Çıralı’dan Yanartaş’a
Olimpiyat meşalesinin de kökenini oluşturan mitolojik öykünün geçtiği Yanartaş’a da ev sahipliği yapan Çıralı her anlamda minimal ve güzelliklerle dolu bir gezi fırsatı sunuyor.
Aylin Ayaz YılmazAntalya’ya 85 km uzaklıkta, Olimpos ve Beydağları Milli Parkı'nın kucakladığı bir cennet köşesi. Antalya-Kumluca yolu üzerinde Çıralı kavşağından ağaçlık, yemyeşil bir yoldan sahile iniyorsunuz. Yol boyunca birbirinden güzel pansiyonlar sizi davet ediyor. Burada her bütçeye uygun bir yer bulmak mümkün.
Çıralı’da kalacağınız hemen her yerin mutfağında bir teyze oluyor ve yemekler en doğalından, en lezzetlisinden önünüze geliyor. Otelinizde yemek istemezseniz, sahildeki restoranlar da güzel.
KAPLUMBAĞALARA SAYGI GÖSTERİN
Sahil taşlık, deniz pırıl pırıl. Bu arada Çıralı Plajı, nesli tükenme tehdidi altında bulunan caretta caretta deniz kaplumbağalarının yuvalama alanlarından. Sahilde kaplumbağaların yumurtalarını bıraktığı yuvaları gözlemleme fırsatı bulabiliyorsunuz. Bu nedenle akşamları denize girmek, sahilde oturmak, ses ve ışık yapmak yasak. Bu da çevreye ve deniz ekosistemine duyulan saygının bir göstergesi.
Çıralı, beş yıldızlı turistik alanlardan uzak, doğal güzellikleriyle öne çıkan bir köy. Zeytin ağaçları ve turunç bahçeleriyle tam bir doğal kaçamak yeri. Sahil boyunca ya da köyün içinde yürüyüşler yapabilir, doğayı keşfedebilirsiniz. “Ben yürümeyi severim” derseniz yol sizi Yanartaş’a götürecektir.
ALEVLERİN ÖYKÜSÜ
Yanartaş, 2 bin 500 yıldır yanan, Yunan mitolojisine de konu olmuş bir yer. Kayalar arasındaki çatlaklardan sızan doğalgaz kuru, kokusuz ve oksijenle temas edince alev alıp yanıyor. Gazın bileşimi metan, etan, azot ve karbondioksitten oluşuyor. Yapılan hesaplamaya göre 1935 m3/h gaz çıkışı var. Derinlerdeki gazın miktarı bilinmediğinden ne kadar daha yanacağı tahmin edilemiyor.

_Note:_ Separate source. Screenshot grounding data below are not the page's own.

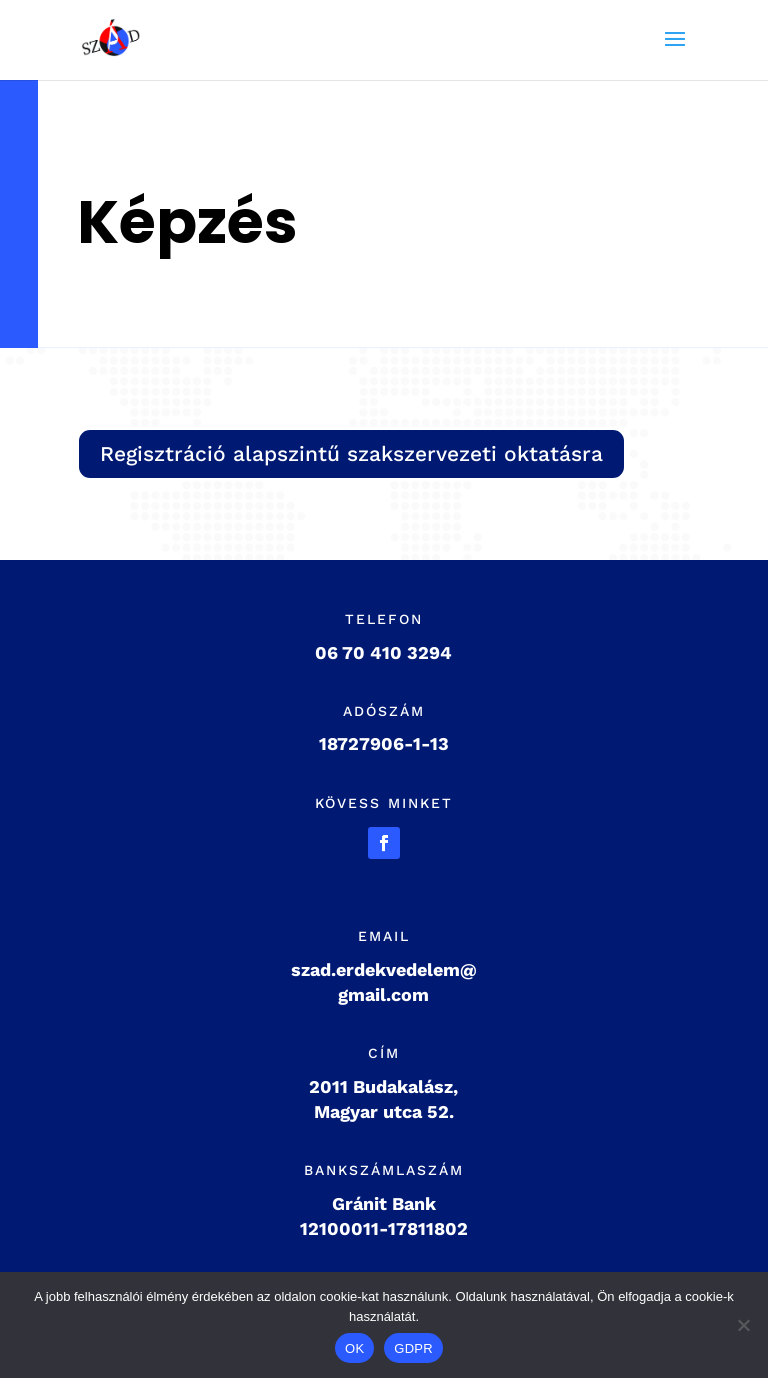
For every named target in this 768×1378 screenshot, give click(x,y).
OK (354, 1348)
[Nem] (743, 1325)
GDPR (413, 1348)
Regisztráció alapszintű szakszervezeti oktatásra (351, 453)
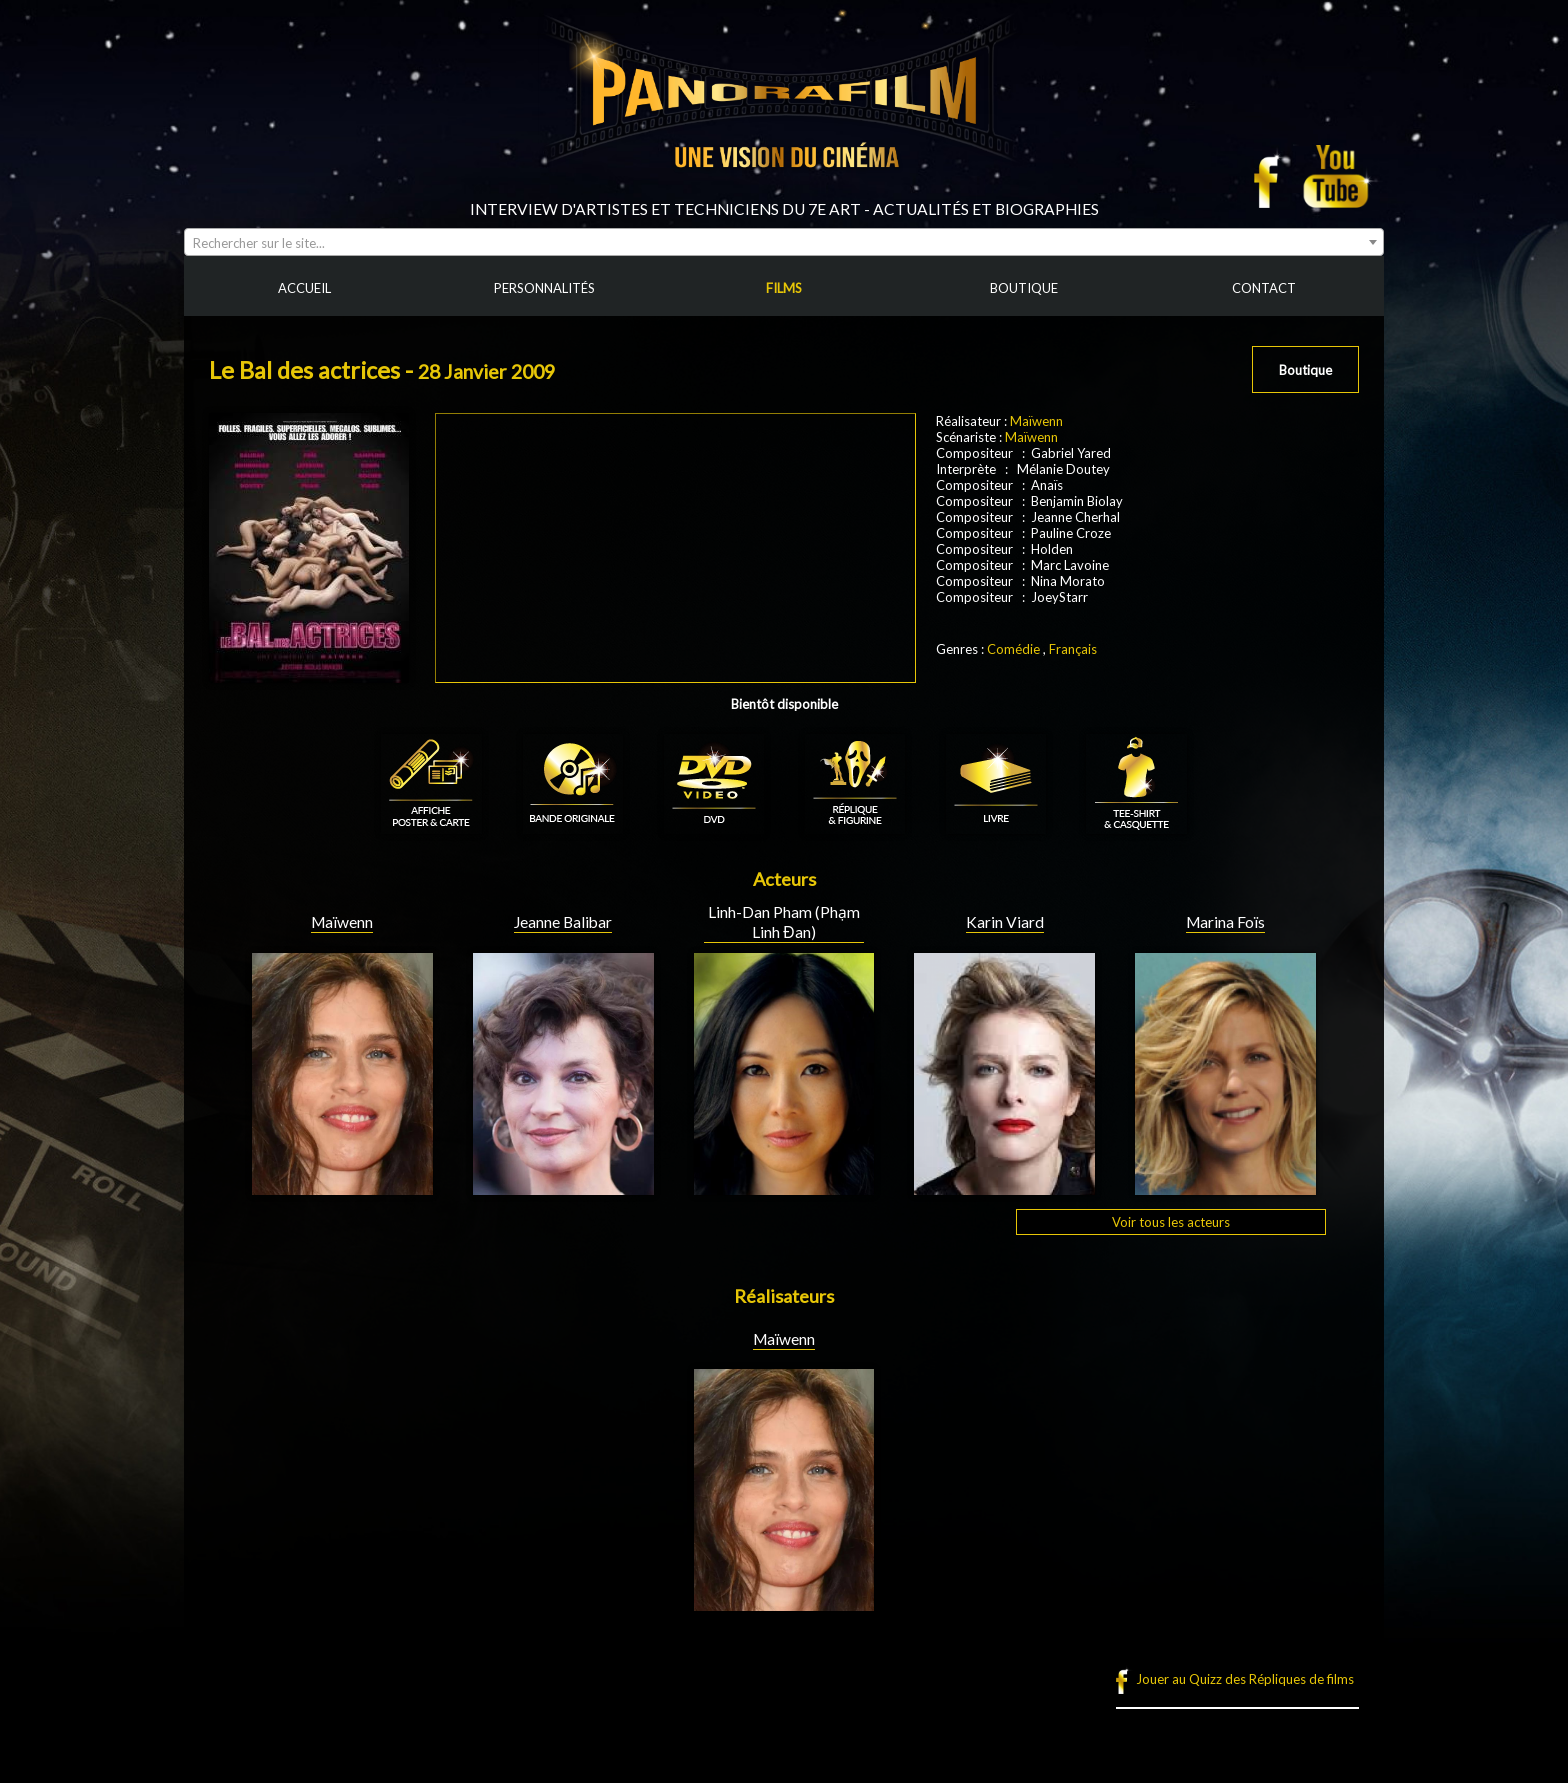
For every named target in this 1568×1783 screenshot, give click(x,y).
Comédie (1013, 649)
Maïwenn (1036, 421)
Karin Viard (1005, 922)
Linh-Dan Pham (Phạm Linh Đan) (784, 922)
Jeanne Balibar (563, 922)
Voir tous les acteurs (1171, 1222)
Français (1073, 649)
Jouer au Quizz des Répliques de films (1245, 1679)
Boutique (1305, 370)
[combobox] (784, 242)
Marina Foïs (1225, 922)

Yunan mitolojisine göre Ephyra Kralı Glaukos’un oğlu Hipponoes bir av partisinde kardeşi Belleros’u öldürür ve “Belleros’u yiyen” anlamına gelen Bellerophontes adını alır. Ephyra’dan sürülen Bellerophontes, Argos kralına sığınır. Kendisine sığınan bu genci öldürmeyi kendine yakıştıramayan Argos kralı onu Likya kralına gönderir. Likya kralı da onu Olimpos dağında yaşayan aslan başlı, keçi gövdeli, yılan kuyruklu ve ağızdan alevler saçan canavar Chimera ile dövüşmeye gönderir. Bellerophontes Zeus’un verdiği kanatlı at Pegasus’a binerek Chimera ile dövüşmeye gider. Chimera saldırdığında Pegasus havalanır ve Bellerophontes yere inerken mızrağı ile canavarı yerin yedi kat dibine gömer. Geriye sadece ağzından çıkan alevler kalır. Anadolu’da binlerce yıldan beri anlatılagelen ve Homeros’un bize bu şekilde aktardığı efsaneye göre hâlâ yanan alevler Chimera’nın yerin yedi kat dibinden fışkıran alevleridir.
OLİMPİYAT MEŞALESİ
Bellerophontes’in zaferini kutlamak amacıyla Olimpos’ta bir yarış düzenlenir. Atletler Chimera kutsal ateşiyle meşalelerini tutuşturarak Olimpos kentine koşarlar. Böylece, daha sonraları değişik spor dallarının eklendiği ve birkaç gün süren Olimpiyat Oyunları’nın Anadolu’daki ilk örneği gerçekleşmiş olur. Günümüzde yakılan “Olimpiyat Meşalesi” Chimera’nın sönmeyen ateşinin simgesel bir ifadesidir. Yaz bitmeden Çıralı’da birkaç gün kalmanızı öneririm.